Der zweite Grund entspricht dem, was Kant ›negative‹ Unterwürfigkeit nennt, die darauf beruhe, dass der Zögling »tun muß, was andere wollen, wenn er will, daß andere ihm wieder etwas zu Gefallen tun sollen« (Kant 1803/1983, S. 711). Hier liegt die Begründung für die Notwendigkeit des Zwangs in der Dialektik sozialer Beziehungen: Das Kind muss lernen, sich dem Willen eines anderen unterzuordnen, weil bzw. sofern es etwas von diesem anderen will. Daraus folgt als zweite Regel für pädagogisches Handeln, dass man einem Kind zeigen solle, »daß es seine Zwecke nicht anders erreichen könne, als nur dadurch, daß es andere ihre Zwecke auch erreichen lasse« (ebd.). Die Einschränkung der (Willkür-)Freiheit, so könnte man sagen, ist notwendig, sofern diese auf die Freiheit der anderen stößt und dort ihre Grenze findet.
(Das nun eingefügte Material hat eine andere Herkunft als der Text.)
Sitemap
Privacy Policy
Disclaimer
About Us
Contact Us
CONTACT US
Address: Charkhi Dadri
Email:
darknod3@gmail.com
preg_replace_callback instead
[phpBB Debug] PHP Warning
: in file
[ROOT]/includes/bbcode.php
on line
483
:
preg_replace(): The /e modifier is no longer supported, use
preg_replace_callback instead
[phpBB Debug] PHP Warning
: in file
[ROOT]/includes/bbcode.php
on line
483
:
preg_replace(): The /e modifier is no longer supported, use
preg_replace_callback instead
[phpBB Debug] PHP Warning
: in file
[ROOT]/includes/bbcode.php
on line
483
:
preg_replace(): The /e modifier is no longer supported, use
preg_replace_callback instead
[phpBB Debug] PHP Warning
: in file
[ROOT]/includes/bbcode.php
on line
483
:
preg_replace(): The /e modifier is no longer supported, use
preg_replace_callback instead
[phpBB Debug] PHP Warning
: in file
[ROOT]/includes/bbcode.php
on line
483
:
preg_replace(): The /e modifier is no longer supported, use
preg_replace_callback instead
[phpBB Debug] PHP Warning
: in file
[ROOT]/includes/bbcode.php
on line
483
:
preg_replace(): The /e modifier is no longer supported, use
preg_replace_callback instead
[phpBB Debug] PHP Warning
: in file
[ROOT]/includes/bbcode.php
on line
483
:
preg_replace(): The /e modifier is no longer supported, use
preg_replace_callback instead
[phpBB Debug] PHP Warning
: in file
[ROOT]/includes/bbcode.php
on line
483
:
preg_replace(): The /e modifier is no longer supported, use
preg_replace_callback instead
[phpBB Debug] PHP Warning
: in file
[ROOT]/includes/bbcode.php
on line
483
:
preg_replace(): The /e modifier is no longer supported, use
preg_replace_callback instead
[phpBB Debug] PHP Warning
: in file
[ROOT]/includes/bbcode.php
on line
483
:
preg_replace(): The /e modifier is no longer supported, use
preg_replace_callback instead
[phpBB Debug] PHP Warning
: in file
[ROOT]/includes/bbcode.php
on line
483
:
Als dritte Begründung für den Zwang als unverzichtbares Erziehungsmittel führt Kant an, dass das Kind »den unvermeidlichen Widerstand der Gesellschaft fühlen« müsse, da es nur so die Schwierigkeit kennen lernen könne, »sich selbst zu erhalten, zu entbehren, und zu erwerben, um unabhängig zu sein« (Kant 1803/1983, S. 711). Zwang ist in diesem Sinne nötig im Interesse künftiger Selbstständigkeit, sofern diese nämlich Fähigkeiten voraussetzt, die nicht von selbst entstehen: die Fähigkeit, sich durch Arbeit bzw. Erwerbstätigkeit »selbst zu erhalten« und zu diesem Zweck auch Entbehrungen in Kauf zu nehmen. Daraus ergibt sich als dritte pädagogische Regel, dass die Einschränkung der Freiheit nur in dem Maße gerechtfertigt ist, wie sie sich im Interesse künftiger Freiheit (im Sinne von Selbstständigkeit) als erforderlich erweist: Man müsse, so Kant, dem Kind »beweisen, daß man ihm einen Zwang auferlegt, der es zum Gebrauche seiner eigenen Freiheit führt, daß man es kultiviere, damit es einst frei sein könne« (ebd.).
Gewiss lassen diese Ausführungen Kants noch etlichen Spielraum für Interpretationen. So wäre z. B. in Bezug auf die letzte Bestimmung an konkreten Beispielen zu diskutieren (was gleich versucht werden soll), inwiefern die Ausübung von Zwang im Interesse künftiger Freiheit notwendig und gerechtfertigt ist. Dennoch bleibt festzuhalten, dass Kants Begründungen für die Notwendigkeit von Zwang und seine Regeln für pädagogisches Handeln primär als Begrenzungen erzieherischer Zwangsausübung zu verstehen sind. Anders formuliert: Abgesehen von den genannten Gründen und jenseits der gezogenen Grenzen ist den Zöglingen Kant zufolge völlige Freiheit einzuräumen. Die positive Dimension des ›Kultivierens‹, d. h. die Anleitung zum richtigen Gebrauch der Freiheit, hat also zur Voraussetzung, dass Kindern Freiheit gewährt wird.